[Records to process — start]

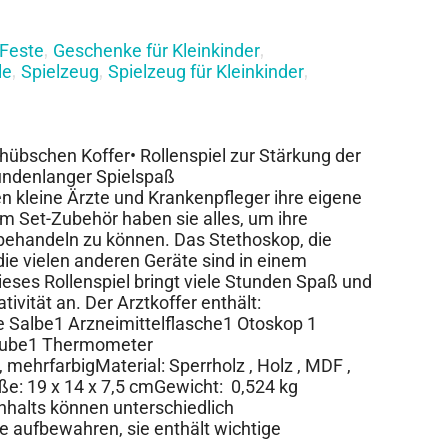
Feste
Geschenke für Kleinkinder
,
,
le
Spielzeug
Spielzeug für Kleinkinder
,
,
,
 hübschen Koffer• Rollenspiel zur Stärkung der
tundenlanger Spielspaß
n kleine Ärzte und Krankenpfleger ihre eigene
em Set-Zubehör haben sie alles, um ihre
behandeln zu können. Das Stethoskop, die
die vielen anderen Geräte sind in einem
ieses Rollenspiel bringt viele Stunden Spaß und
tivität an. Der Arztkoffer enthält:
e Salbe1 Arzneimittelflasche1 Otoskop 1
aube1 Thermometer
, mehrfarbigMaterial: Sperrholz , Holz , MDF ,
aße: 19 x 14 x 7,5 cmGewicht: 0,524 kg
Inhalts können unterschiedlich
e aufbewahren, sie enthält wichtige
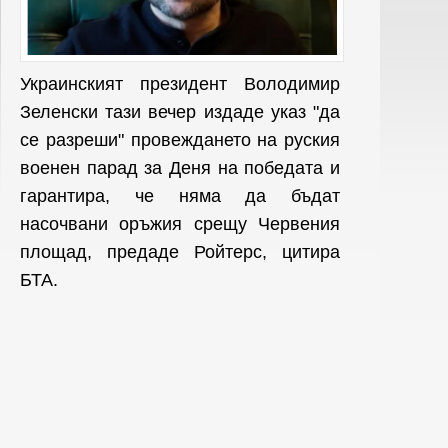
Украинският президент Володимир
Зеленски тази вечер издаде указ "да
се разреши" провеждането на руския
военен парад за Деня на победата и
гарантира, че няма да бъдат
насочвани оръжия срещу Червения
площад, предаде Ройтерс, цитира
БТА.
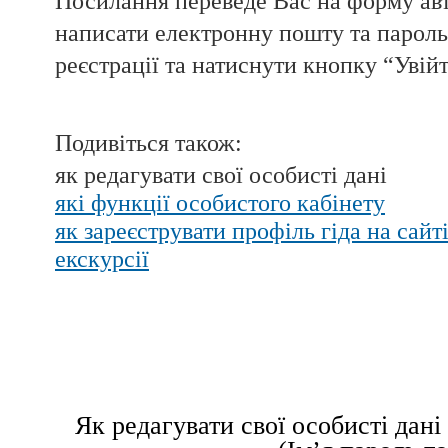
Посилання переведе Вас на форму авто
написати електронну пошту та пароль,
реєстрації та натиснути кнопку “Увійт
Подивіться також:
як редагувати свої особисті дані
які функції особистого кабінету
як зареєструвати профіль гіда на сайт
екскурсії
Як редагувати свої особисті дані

[Records to process — finish]
[Records to process — start]

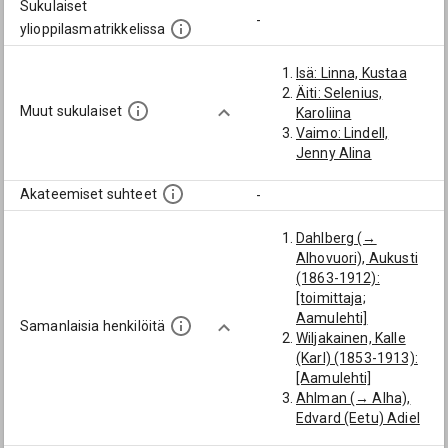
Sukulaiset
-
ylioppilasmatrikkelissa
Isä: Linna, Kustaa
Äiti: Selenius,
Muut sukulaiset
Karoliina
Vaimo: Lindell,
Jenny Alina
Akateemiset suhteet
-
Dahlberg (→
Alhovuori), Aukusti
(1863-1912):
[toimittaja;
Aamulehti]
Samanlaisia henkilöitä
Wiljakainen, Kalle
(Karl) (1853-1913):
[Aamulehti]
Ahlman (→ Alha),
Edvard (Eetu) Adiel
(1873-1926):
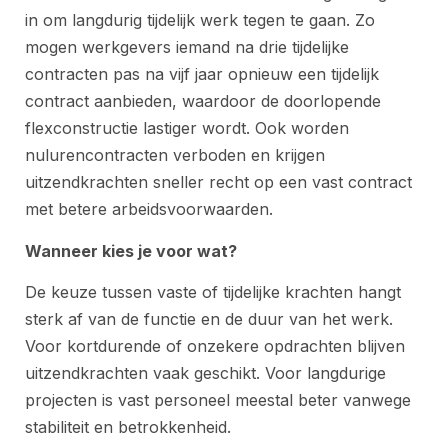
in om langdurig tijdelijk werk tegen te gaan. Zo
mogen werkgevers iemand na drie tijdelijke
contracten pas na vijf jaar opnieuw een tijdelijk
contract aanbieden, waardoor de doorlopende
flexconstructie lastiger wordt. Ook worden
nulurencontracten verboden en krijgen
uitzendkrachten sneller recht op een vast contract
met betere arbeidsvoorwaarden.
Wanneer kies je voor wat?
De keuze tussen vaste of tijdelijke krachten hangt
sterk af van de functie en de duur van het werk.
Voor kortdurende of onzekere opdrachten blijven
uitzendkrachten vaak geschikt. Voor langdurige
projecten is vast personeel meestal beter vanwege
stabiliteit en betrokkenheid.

[Records to process — finish]
[Records to process — start]

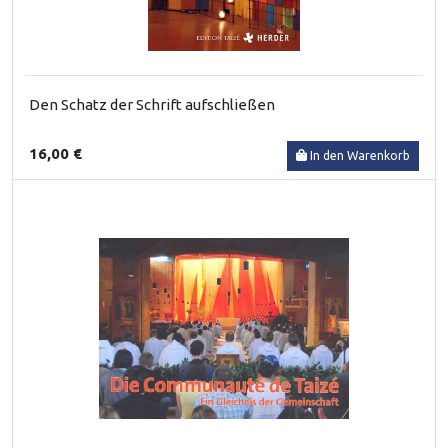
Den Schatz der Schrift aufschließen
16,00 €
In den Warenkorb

[Records to process — finish]

Search the entries for "Kleinkinder" and show every line that has it.

- _Task answer_
Geschenke für Kleinkinder
Spielzeug für Kleinkinder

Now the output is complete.